Si on reçoit plusieurs lots avec des dates de péremption différentes, on entre dans l’ordinateur la
date la plus proche. On place un post-it® où figure la nouvelle date de péremption sur la première
boîte du 2ème lot. Celle-ci sera donc remplacée dans l’ordinateur en temps voulu par la personne qui
aura en premier cette boîte en main.
c- Un moyen simple a été mis en place pour la gestion des périmés pour les produits conservés au
réfrigérateur.
Il s’agit d’un petit carnet sur chaque page duquel on a inscrit un mois de l’année et à chaque
réception de « produits-frigo » on inscrit systématiquement la date de péremption du produit, ceci
faisant partie intégrante de la méthode de déballage des commandes.
d- L’informatique peut également se révéler être un outil précieux dans la mesure où il permet
d’éditer régulièrement la liste des produits invendus depuis par exemple 6 mois, produits que l’on
peut alors retirer du stock et retourner chez le grossiste.
2-2-3- Dans la 3ème officine
a- On a pour habitude de stocker les produits particuliers (soit parce que pris par une seule et même
personne au long cours soit produits coûteux qui se vendent peu soit encore nouveau médicament
pour lequel on n’est pas sûr qu’il se vendra dans l’avenir…) par ordre alphabétique sur 2 étagères
au-dessus de la table de déballage des commandes, entourés du bon de livraison.
Ainsi on peut facilement vérifier la rotation de ces produits, vérifier la date de la dernière commande
et les retourner chez le grossiste quand on s’aperçoit qu’on n’en a plus la vente (moins de perte
financière que de les retirer périmés des rayons). Cela demande obligatoirement de la rigueur et une
uniformité de travail de tous mais ce système semble valable. De la même façon, on n’hésite pas à
mettre couramment des commentaires en fiche client pour ces produits particuliers stipulant qu’une
boîte est déjà réservée pour le traitement du mois suivant au niveau de ces étagères et quand on
prend cette dite boîte on recommande la même chose par le biais du bon de livraison (officine où il
n’y a pas de gestion de stock).
b- Quand cela est possible, on tente aussi au maximum de faire payer les produits de
parapharmacie que certains clients peuvent commander spécialement : d’une part quand le produit
est payé, la personne semble moins oublier de venir le rechercher, d’autre part même si elle oublie
au moins ce n’est pas perdu pour l’officine (en précisant : « je vous le fais régler maintenant, ça ne
vous dérange pas ? Je vous fais un ticket où il est noté que c’est payé comme cela vous n’avez plus
qu’à venir le rechercher », cela passe en général très bien).

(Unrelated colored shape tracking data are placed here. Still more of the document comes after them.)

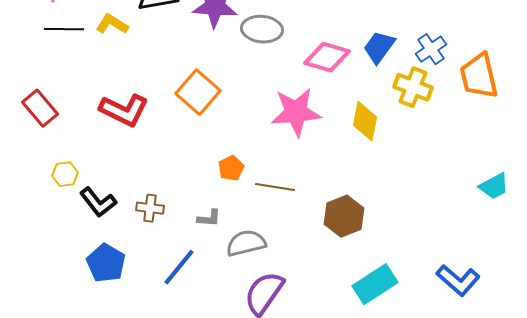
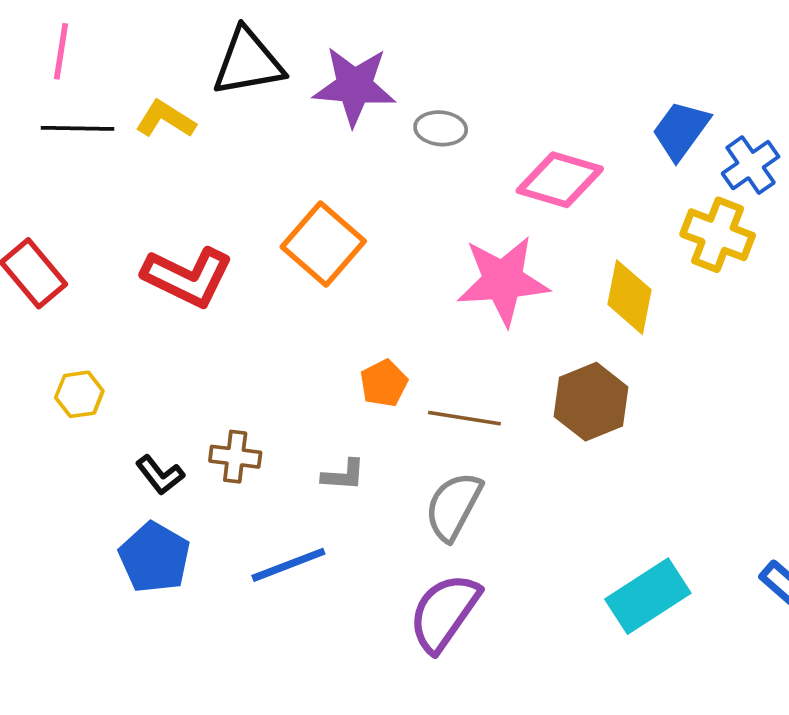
gray ellipse: (262, 29) -> (441, 128), size x0.7
blue trapezoid: (379, 47) -> (681, 130), moved
black L-shape: (98, 202) -> (160, 475), moved, size x0.7
brown hexagon: (344, 216) -> (591, 402), moved
gray semicircle: (246, 243) -> (453, 506), moved, turned -48
blue line: (179, 267) -> (288, 565), turned 30

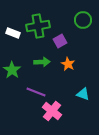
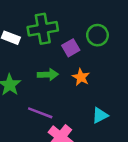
green circle: (83, 20) -> (97, 35), moved
cyan triangle: (83, 94) -> (100, 115), turned -48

Et pour ces 3 officines, on précisera l’importance du rangement et en particulier de l’uniformité de sa
méthode : chacun se doit de travailler de la même manière et, par exemple, de bien positionner les
derniers produits reçus derrière les plus anciens afin de vendre en premier ces derniers mais aussi
de prendre en priorité le produit le plus à droite ou à gauche selon les habitudes (mais que chacun le
fasse de la même façon, en particulier en informer les étudiants ou les stagiaires qui ont pu travailler
différemment dans d’autres officines).
3-
Évaluation
3-1- Temps passé
3-1-1- Préparation
Il est difficile d’évaluer le temps passé entre la prise de conscience de ce problème de la gestion des
périmés et la mise en place d’une méthode. Tout s’est établi au fur et à mesure :
- Suite à des réflexions lors de réunions entre collègues ;
- Lors de discussions avec d’autres officinaux ;
- Apparition d’idées spontanées.
D’un autre point de vue, on peut dire que pour la réalisation de ce travail chacune de nous deux a
passé environ une dizaine d’heures entre la préparation personnelle du sujet et la mise en commun
de nos idées et des méthodes de travail que nous appliquions déjà de part et d’autres là où nous
travaillons respectivement.
3-1-2- Réalisation
Dans une des 3 officines, le travail du contrôle des périmés se partage entre le pharmacien adjoint
qui met environ 5 heures (2 fois par an) pour enlever les produits du premier/second semestre de
l’année en cours et mettre un élastique sur les produits qui se périmeront l’année suivante. La
préparatrice vérifie régulièrement le bon rangement de la zone parapharmacie et médication
familiale lors de « périodes creuses » (difficile à chiffrer en temps car non régulier). Chacune y a
consacré environ 1 à 3 heures par semaine pendant 2 mois pour démarrer la méthode.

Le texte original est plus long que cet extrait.